# Required action
Don't include pictures. Quote the lines below from the first through the line that contains "2026 Trends in Finance".

Collected data
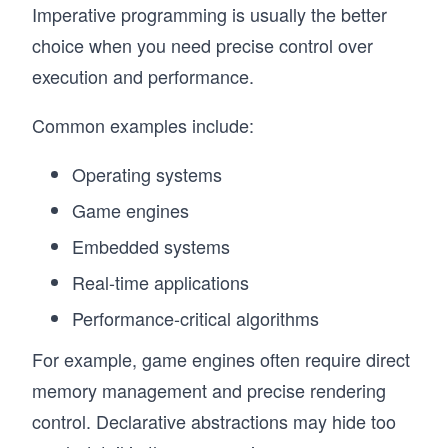
Imperative programming is usually the better
choice when you need precise control over
execution and performance.
Common examples include:
Operating systems
Game engines
Embedded systems
Real-time applications
Performance-critical algorithms
For example, game engines often require direct
memory management and precise rendering
control. Declarative abstractions may hide too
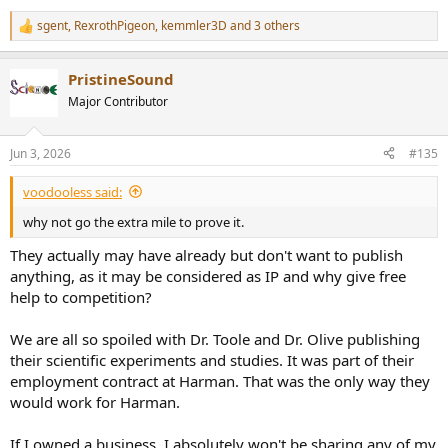
sgent
,
RexrothPigeon
,
kemmler3D
and 3 others
R
e
a
PristineSound
c
t
Major Contributor
i
o
n
Jun 3, 2026
#135
s
:
voodooless said:
why not go the extra mile to prove it.
They actually may have already but don't want to publish
anything, as it may be considered as IP and why give free
help to competition?
We are all so spoiled with Dr. Toole and Dr. Olive publishing
their scientific experiments and studies. It was part of their
employment contract at Harman. That was the only way they
would work for Harman.
If I owned a business, I absolutely won't be sharing any of my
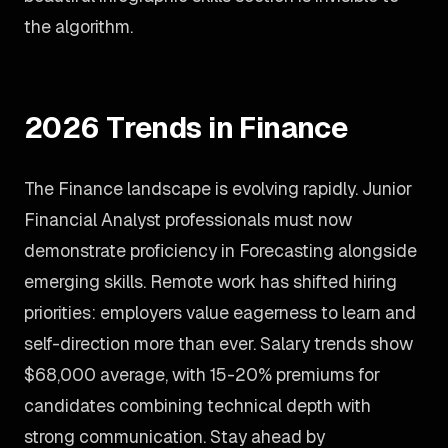
the algorithm.
2026 Trends in Finance
The Finance landscape is evolving rapidly. Junior
Financial Analyst professionals must now
demonstrate proficiency in Forecasting alongside
emerging skills. Remote work has shifted hiring
priorities: employers value eagerness to learn and
self-direction more than ever. Salary trends show
$68,000 average, with 15-20% premiums for
candidates combining technical depth with
strong communication. Stay ahead by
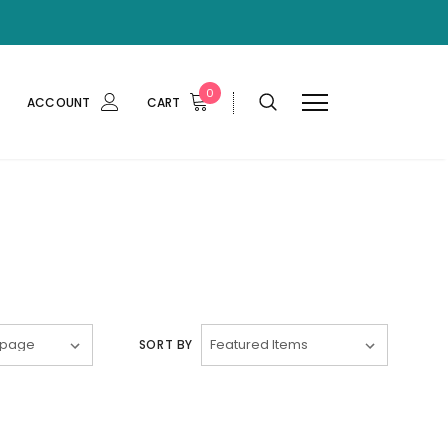
0
ACCOUNT
CART
SORT BY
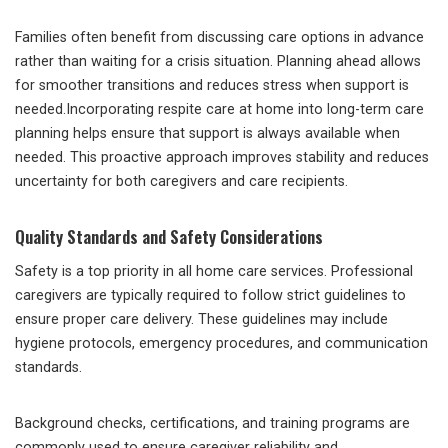
Families often benefit from discussing care options in advance
rather than waiting for a crisis situation. Planning ahead allows
for smoother transitions and reduces stress when support is
needed.Incorporating respite care at home into long-term care
planning helps ensure that support is always available when
needed. This proactive approach improves stability and reduces
uncertainty for both caregivers and care recipients.
Quality Standards and Safety Considerations
Safety is a top priority in all home care services. Professional
caregivers are typically required to follow strict guidelines to
ensure proper care delivery. These guidelines may include
hygiene protocols, emergency procedures, and communication
standards.
Background checks, certifications, and training programs are
commonly used to ensure caregiver reliability and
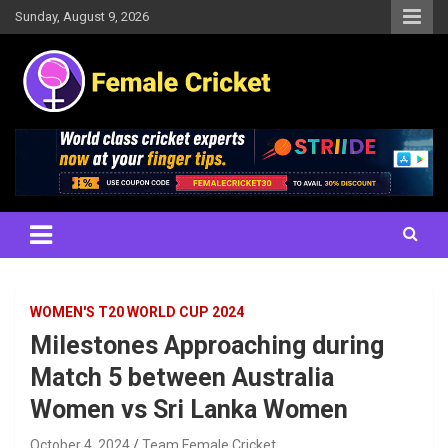
Skip
Sunday, August 9, 2026
to
content
Women's Cricket Live Scores, Match updates, Women's Fixtures,
Female Cricket
Results, News, Articles, Interviews and more
WOMEN'S T20 WORLD CUP 2024
Milestones Approaching during
Match 5 between Australia
Women vs Sri Lanka Women
October 4, 2024
Team Female Cricket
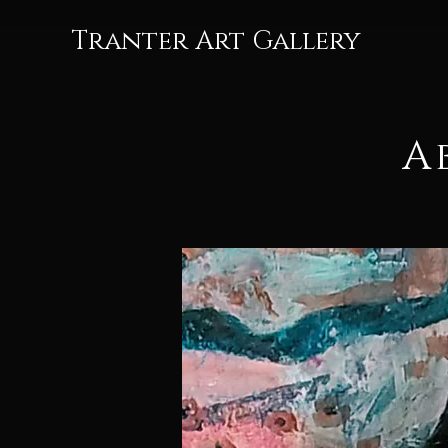
Tranter Art Gallery
A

# Written reply
Imperative programming is usually the better
choice when you need precise control over
execution and performance.
Common examples include:
Operating systems
Game engines
Embedded systems
Real-time applications
Performance-critical algorithms
For example, game engines often require direct
memory management and precise rendering
control. Declarative abstractions may hide too
sgent
,
RexrothPigeon
,
kemmler3D
and 3 others
R
e
a
PristineSound
c
t
Major Contributor
i
o
n
Jun 3, 2026
#135
s
:
voodooless said:
why not go the extra mile to prove it.
They actually may have already but don't want to publish
anything, as it may be considered as IP and why give free
help to competition?
We are all so spoiled with Dr. Toole and Dr. Olive publishing
their scientific experiments and studies. It was part of their
employment contract at Harman. That was the only way they
would work for Harman.
If I owned a business, I absolutely won't be sharing any of my
the algorithm.
2026 Trends in Finance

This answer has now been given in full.